Unabhängig vom letztendlichen Ausgang dieses Rechtsstreits rät die Verbraucherzentrale NRW ganz allgemein von Restschuldversicherungen ab. Begründung: Sie sind in der Regel sehr teuer, schließen Leistungen in vielen Fällen aus, zahlen nur für einen begrenzten Zeitraum und haben zudem Wartezeitklauseln. Daher bemängele der Verband diese Angebote seit Jahren, erklärt Rita Reichard. Denn statt in eine Absicherung führten Restschuldversicherungen viele Menschen in die Verschuldung bis hin zur Insolvenz, warnt die Expertin. Sie rechtfertigt ihre Kritik damit, dass eine Restschuldversicherung in der Regel durch einen hohen Einmalbeitrag mit dem Verbraucherdarlehen mitfinanziert werde, was die Darlehenssumme erhöhe.

Zudem würden die Kosten für die mitfinanzierte Restschuldversicherung bei der Angabe des effektiven Jahreszinses nicht berücksichtigt, fügt Reichard hinzu. Der tatsächliche Effektivzins werde also nicht genannt. Nach den Erfahrungen der Verbraucherberater führt die höhere monatliche Ratenbelastung häufig nach kurzer Laufzeit zu finanziellen Engpässen. In der Folge wenden sich die Betroffenen wieder an ihre Bank und erhalten das Angebot, ein neues, höheres Darlehen mit neuer (teurerer) Restschuldversicherung unter Ablösung des alten Kredits abzuschließen, berichtet die Verbraucherorganisation. Diese „Kettenratenkredite“ mit immer wieder neuer Restschuldversicherung führten dann über die Jahre zu einer hohen Verschuldung.

Verfassungsbeschwerde gegen „Cooling-off“

Die Versicherungswirtschaft auf der anderen Seite möchte sich das lukrative Geschäft mit den Restschuldpolicen kein bisschen einschränken lassen.

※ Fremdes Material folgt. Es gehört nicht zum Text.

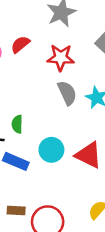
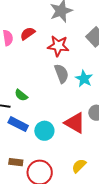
green semicircle: (17, 124) -> (21, 95), turned -56
cyan circle: (51, 150) -> (44, 131), moved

Deshalb zieht der Gesamtverband der Deutschen Versicherungswirtschaft (GDV) zusammen mit 22 Unternehmen der Branche per Verfassungsbeschwerde gegen die „Cooling-off-Phase“ vor das Bundesverfassungsgericht. Denn nach den Vorgaben des „Zukunftsfinanzierungsgesetzes“ sollen Restschuldversicherungen ab Januar 2025 frühestens eine Woche nach den entsprechenden Darlehensverträgen abgeschlossen werden dürfen.

Dies ist aus Sicht des GDV und der klagenden Anbieter allerdings nicht mit der europäischen Verbraucherkreditrichtlinie in Einklang zu bringen und somit europarechtswidrig. Durch das Abschlussverbot könnten Kunden, die einen Bankkredit etwa für ein neues Auto aufnehmen, diesen erst eine Woche später versichern, argumentiert der GDV. So werde diesen Verbrauchern die Wahl genommen, sich sofort zu versichern, und es entstehe eine Schutzlücke, begründet der Branchenverband seinen Widerstand.

Der Verbraucherverband wiederum rät Kunden, eine Restschuldversicherung nicht sofort abzuschließen, sondern sich Zeit zum Überlegen zu nehmen.